Not broken. By design.
It is worth stepping back and wondering if the funnel reflects a broken system that needs fixing. Of course, not. The shape you see is not a failure of the system, it is rather a deliberate design of drug development. The logic is front-loading of attrition: fail cheap, fail fast, and invest heavily only in the survivors. Pre-clinical cuts are inexpensive. Phase I cuts are manageable. By the time you reach Phase III and spend a quarter of a billion per compound, make sure your earlier gates have done brutal and honest work.

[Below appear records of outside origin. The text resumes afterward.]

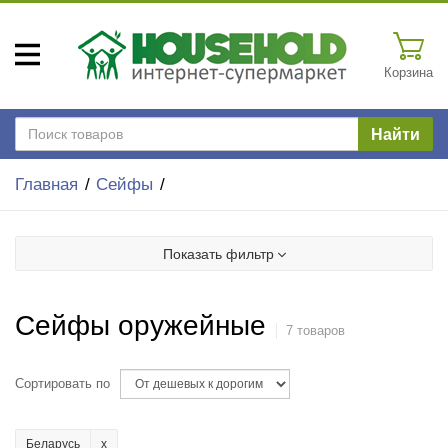
Корзина
Найти
Главная
Сейфы
Показать фильтр
Сейфы оружейные
7 товаров
Сортировать по
Беларусь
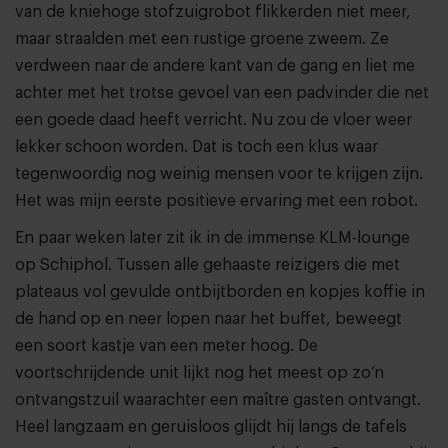
van de kniehoge stofzuigrobot flikkerden niet meer,
maar straalden met een rustige groene zweem. Ze
verdween naar de andere kant van de gang en liet me
achter met het trotse gevoel van een padvinder die net
een goede daad heeft verricht. Nu zou de vloer weer
lekker schoon worden. Dat is toch een klus waar
tegenwoordig nog weinig mensen voor te krijgen zijn.
Het was mijn eerste positieve ervaring met een robot.
En paar weken later zit ik in de immense KLM-lounge
op Schiphol. Tussen alle gehaaste reizigers die met
plateaus vol gevulde ontbijtborden en kopjes koffie in
de hand op en neer lopen naar het buffet, beweegt
een soort kastje van een meter hoog. De
voortschrijdende unit lijkt nog het meest op zo’n
ontvangstzuil waarachter een maître gasten ontvangt.
Heel langzaam en geruisloos glijdt hij langs de tafels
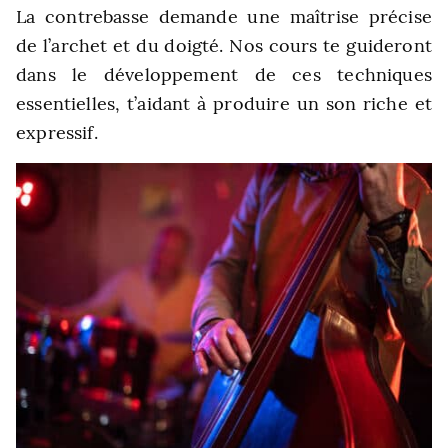
La contrebasse demande une maîtrise précise
de l’archet et du doigté. Nos cours te guideront
dans le développement de ces techniques
essentielles, t’aidant à produire un son riche et
expressif.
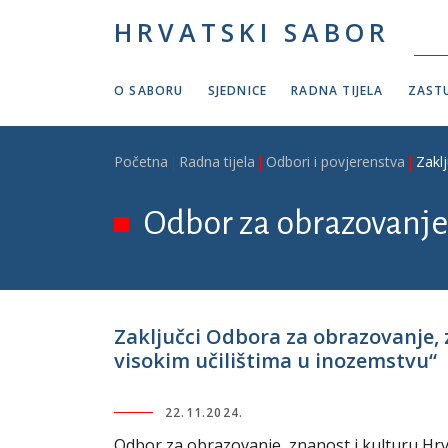
Skoči na glavni sadržaj
HRVATSKI SABOR
O SABORU
SJEDNICE
RADNA TIJELA
ZASTU
Breadcrumb
Početna
Radna tijela
Odbori i povjerenstva
Zakl
Odbor za obrazovanje,
Zaključci Odbora za obrazovanje, 
visokim učilištima u inozemstvu“
22.11.2024.
Odbor za obrazovanje, znanost i kulturu Hrv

The funnel is not broken. But its shape does raise an uncomfortable question: are early filters aggressive enough? Every weak candidate that slips through the early gates carries an expensive price tag before it eventually fails anyway. The cost of a leaky funnel is not just the money. It is the time, the patients enrolled in trials for drugs that should not have made it that far, and the opportunity cost of resources not spent on better candidates.
References:
1. Paul SM, Mytelka DS, Dunwiddie CT, Persinger CC, Munos BH, Lindborg SR, Schacht AL. How to improve R&D productivity: the pharmaceutical industry’s grand challenge. Nat Rev Drug Discov. 2010;9(3):203–14. PMID: 20168317.

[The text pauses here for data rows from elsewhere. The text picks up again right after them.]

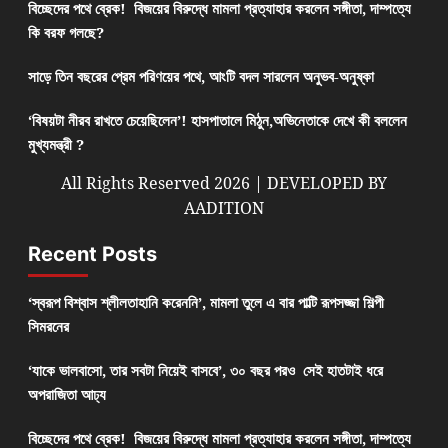
বিচ্ছেদের পথে ব্রেক! বিজয়ের বিরুদ্ধে মামলা প্রত্যাহার করলেন সঙ্গীতা, দাম্পত্যে
কি বরফ গলছে?
সাড়ে তিন বছরের প্রেম পরিণয়ের পথে, আংটি বদল সারলেন অনুভব-অনুষ্কা
‘বিষয়টা নীরব রাখতে চেয়েছিলেন’! হাসপাতালে মিঠুন,অভিনেতাকে দেখে কী বললেন
মুখ্যমন্ত্রী ?
All Rights Reserved 2026 | DEVELOPED BY
AADITION
Recent Posts
‘স্বরূপ বিশ্বাস শ্লীলতাহানি করেননি’, মামলা তুলে এ বার পাল্টি রূপসজ্জা শিল্পী
সিমরনের
‘যাকে ভালবাসো, তার সবটা নিয়েই বাসবে’, ৩০ বছর পরও সেই হাতটাই ধরে
অপরাজিতা আঢ্য
বিচ্ছেদের পথে ব্রেক! বিজয়ের বিরুদ্ধে মামলা প্রত্যাহার করলেন সঙ্গীতা, দাম্পত্যে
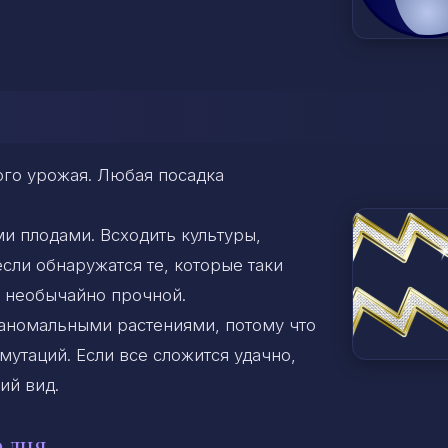
ого урожая. Любая посадка
и плодами. Всходить культуры,
сли обнаружатся те, которые таки
т необычайно прочной.
аномальными растениями, потому что
утаций. Если все сложится удачно,
ий вид.
 дня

2. Waring MJ, Arrowsmith J, Leach AR, Leeson PD, Mandrell S, Owen RM, Pairaudeau G, Pennie WD, Pickett SD, Wang J, Wallace O, Weir A. An analysis of the attrition of drug candidates from four major pharmaceutical companies. Nat Rev Drug Discov. 2015;14(7):475–86. PMID: 26091267.
3. DiMasi JA, Grabowski HG, Hansen RW. Innovation in the pharmaceutical industry: new estimates of R&D costs. J Health Econ. 2016;47:20–33. PMID: 26928437.
4. BIO, Informa Pharma Intelligence, QLS Advisors. Clinical Development Success Rates and Contributing Factors 2011–2020. Industry report; February 2021.